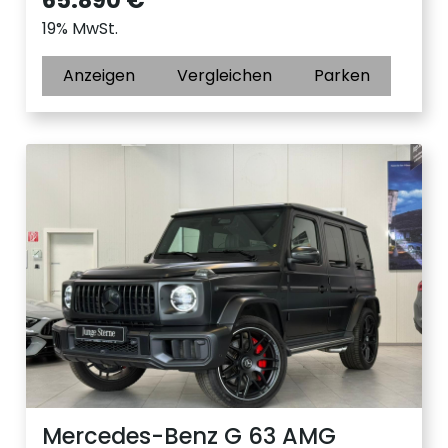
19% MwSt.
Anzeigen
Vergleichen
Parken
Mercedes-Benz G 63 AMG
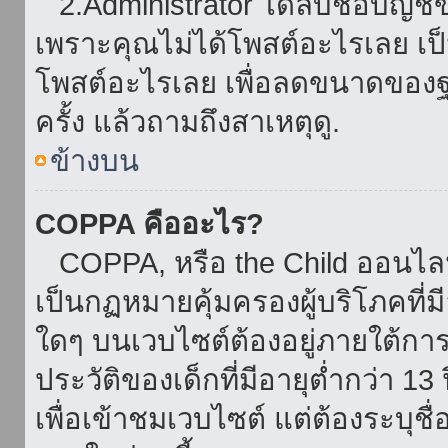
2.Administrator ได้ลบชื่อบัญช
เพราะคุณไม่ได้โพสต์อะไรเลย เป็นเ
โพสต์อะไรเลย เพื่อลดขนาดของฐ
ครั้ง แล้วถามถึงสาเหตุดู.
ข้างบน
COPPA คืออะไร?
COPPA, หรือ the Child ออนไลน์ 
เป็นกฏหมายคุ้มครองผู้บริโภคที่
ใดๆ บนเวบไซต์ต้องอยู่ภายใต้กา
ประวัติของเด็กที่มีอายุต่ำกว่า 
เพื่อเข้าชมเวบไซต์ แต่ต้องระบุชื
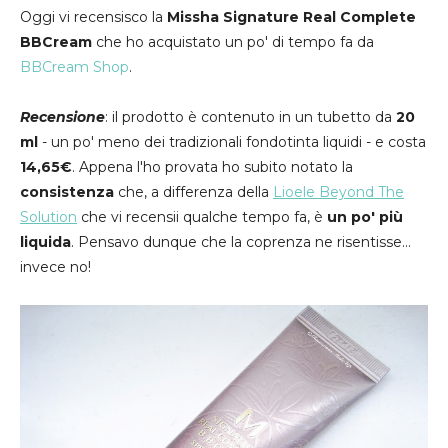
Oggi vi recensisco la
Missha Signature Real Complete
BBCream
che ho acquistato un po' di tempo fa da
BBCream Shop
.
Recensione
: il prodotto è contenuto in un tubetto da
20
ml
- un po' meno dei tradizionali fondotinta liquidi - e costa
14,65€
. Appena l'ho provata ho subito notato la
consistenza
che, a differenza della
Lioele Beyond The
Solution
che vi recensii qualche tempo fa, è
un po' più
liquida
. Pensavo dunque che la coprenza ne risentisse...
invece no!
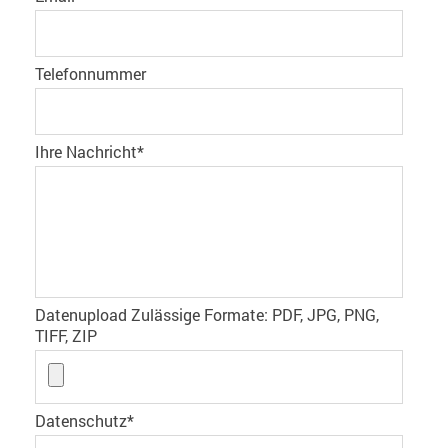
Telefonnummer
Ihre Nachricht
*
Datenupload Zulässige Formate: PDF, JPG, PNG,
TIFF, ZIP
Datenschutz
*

---

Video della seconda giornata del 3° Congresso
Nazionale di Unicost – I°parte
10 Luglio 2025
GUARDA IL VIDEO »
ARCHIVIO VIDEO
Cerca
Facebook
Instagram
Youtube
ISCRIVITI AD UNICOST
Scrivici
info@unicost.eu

...

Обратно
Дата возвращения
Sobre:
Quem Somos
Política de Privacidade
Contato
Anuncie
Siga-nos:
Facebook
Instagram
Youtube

What is required:
Once you find the string "โพสต" in a line of the records, copy that line.

Expected answer:
เพราะคุณไม่ได้โพสต์อะไรเลย เป็นเ
โพสต์อะไรเลย เพื่อลดขนาดของฐ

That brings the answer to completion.